Auto-tagging of speech through the use of Regex is complicated for our text since the paragraphs of dialogues often include the narrator's descriptions, such as Goliadkin said.
Therefore, we began by tagging Goliadkin's letters. Through the use of Regex, we removed the <div> tags with addressee values and replaced them with <letter> in order to avoid confusion with the other div tags for the chapters. Since one letter contains multiple angle quotes, which turned out to indicate letter components and our hero's thoughts, the letter is given the number attributes, so that we could indicate the certain paragraphs not juxtaposed are included in one letter. There were two angle quotes in the downloaded texts that do not have the pairs. When we checked the printed version of the book, the open-angle quote in the line 705 turned out to be a typo in the online version. So we removed it. The line 4280 has the end-angle quote without the open quote. But this one we could not check via google books, so I will check the book in the library tomorrow. Since we figured them out, the auto-tagging process will be easier.

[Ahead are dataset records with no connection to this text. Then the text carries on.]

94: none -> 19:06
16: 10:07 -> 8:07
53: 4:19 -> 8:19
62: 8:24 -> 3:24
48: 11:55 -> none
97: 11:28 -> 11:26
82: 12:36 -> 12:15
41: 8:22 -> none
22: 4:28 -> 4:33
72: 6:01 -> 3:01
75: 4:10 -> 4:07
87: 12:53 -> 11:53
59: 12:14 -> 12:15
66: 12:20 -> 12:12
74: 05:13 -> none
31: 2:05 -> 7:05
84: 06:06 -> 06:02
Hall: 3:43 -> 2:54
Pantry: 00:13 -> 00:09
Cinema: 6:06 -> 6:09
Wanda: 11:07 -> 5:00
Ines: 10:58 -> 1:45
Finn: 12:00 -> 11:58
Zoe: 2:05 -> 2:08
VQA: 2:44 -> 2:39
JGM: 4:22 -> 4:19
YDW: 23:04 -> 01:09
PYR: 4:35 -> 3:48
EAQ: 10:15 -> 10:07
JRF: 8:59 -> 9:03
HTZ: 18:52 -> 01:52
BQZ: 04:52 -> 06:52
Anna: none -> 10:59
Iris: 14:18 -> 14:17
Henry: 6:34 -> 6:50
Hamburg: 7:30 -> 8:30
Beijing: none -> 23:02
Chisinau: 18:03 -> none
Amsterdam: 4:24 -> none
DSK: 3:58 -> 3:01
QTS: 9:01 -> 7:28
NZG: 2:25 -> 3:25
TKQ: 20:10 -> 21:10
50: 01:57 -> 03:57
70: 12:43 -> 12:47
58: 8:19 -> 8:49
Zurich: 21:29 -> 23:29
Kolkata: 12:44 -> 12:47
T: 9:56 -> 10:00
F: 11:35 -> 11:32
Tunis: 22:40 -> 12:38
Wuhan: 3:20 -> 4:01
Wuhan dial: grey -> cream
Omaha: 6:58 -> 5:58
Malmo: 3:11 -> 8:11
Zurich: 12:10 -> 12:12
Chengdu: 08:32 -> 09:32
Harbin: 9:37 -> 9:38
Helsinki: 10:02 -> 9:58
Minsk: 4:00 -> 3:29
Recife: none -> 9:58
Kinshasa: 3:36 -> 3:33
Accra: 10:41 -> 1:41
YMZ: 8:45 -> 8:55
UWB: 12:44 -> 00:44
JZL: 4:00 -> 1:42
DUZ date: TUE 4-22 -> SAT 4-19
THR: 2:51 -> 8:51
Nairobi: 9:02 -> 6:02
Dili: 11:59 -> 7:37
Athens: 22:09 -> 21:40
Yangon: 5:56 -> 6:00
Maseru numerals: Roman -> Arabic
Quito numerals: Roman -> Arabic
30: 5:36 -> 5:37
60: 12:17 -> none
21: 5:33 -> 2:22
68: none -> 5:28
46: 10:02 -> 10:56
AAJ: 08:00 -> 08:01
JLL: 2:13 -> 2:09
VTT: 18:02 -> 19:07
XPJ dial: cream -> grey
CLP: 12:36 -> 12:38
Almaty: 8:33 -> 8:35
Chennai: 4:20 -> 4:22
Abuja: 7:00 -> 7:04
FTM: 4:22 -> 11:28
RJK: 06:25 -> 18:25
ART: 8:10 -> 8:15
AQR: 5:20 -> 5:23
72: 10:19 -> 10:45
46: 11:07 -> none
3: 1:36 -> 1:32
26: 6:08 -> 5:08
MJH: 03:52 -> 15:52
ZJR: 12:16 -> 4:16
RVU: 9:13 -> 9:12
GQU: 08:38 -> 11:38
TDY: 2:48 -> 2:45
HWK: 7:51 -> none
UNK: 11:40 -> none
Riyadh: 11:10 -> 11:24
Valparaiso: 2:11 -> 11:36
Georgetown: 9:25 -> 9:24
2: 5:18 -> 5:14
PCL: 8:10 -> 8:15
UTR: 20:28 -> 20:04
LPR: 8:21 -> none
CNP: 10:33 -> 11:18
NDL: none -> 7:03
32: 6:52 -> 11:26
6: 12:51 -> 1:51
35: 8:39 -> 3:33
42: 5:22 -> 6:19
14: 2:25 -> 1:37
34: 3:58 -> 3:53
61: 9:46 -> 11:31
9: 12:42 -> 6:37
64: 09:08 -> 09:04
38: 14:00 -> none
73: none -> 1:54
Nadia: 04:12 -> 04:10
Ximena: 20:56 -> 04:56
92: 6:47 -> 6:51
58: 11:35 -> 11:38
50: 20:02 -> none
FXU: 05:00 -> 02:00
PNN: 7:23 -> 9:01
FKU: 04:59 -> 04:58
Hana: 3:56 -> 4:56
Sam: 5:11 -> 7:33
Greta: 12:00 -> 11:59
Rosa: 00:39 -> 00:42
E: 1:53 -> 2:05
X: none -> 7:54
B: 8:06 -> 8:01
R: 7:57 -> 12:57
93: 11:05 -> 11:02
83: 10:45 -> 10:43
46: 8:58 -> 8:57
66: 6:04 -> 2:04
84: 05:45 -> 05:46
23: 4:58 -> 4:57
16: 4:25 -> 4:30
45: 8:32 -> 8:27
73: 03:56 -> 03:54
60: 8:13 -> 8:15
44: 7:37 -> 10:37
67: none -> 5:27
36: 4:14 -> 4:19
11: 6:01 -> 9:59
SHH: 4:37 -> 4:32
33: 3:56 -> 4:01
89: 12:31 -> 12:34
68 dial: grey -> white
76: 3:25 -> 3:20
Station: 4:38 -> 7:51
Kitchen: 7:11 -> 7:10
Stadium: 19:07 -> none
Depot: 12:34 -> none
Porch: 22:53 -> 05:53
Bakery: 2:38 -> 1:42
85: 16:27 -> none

djbpitt commented 4 years ago

@blueciren If you read your posting above, you'll see that your mention of removing the <div> tags doesn’t show the element name. That’s because when you use angle brackets in markdown, the system thinks it’s real markup, so instead off displaying it literally, which is what you want here, it tries to interpret it. To display code snippets, and especially those that contain literal angle brackets, in markdown, surround them with backticks. You can read about this at https://github.com/adam-p/markdown-here/wiki/Markdown-Cheatsheet#code.

You can fix your posting by editing it in place. In the upper right corner of the panel that displays your posting, click on he three dots and then select Edit. If you add the backticks around the tag and then save your changes, you’ll see the result you want.

blueciren commented 4 years ago

Thank you. I forgot about the function of angle brackets in markdown. I've just corrected it!

blueciren commented 4 years ago

Both of the angle quotes without the pairs turned out to be typos, probably created during digitization of the text.

mblynn commented 4 years ago

Hey guys! You seem do be doing really thorough work! you did a great job catching the inconsistency with the angle brackets and cross-referencing with a printed book.